▶ WHAT YOU WILL DO
Repeat the listing below in full.

-- DATA TO EXAMINE follows --

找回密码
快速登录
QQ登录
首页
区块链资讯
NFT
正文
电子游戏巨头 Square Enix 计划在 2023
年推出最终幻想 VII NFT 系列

-- DATA TO EXAMINE concluded --

▶ WRITTEN REPLY
找回密码
快速登录
QQ登录
首页
区块链资讯
NFT
正文
电子游戏巨头 Square Enix 计划在 2023
年推出最终幻想 VII NFT 系列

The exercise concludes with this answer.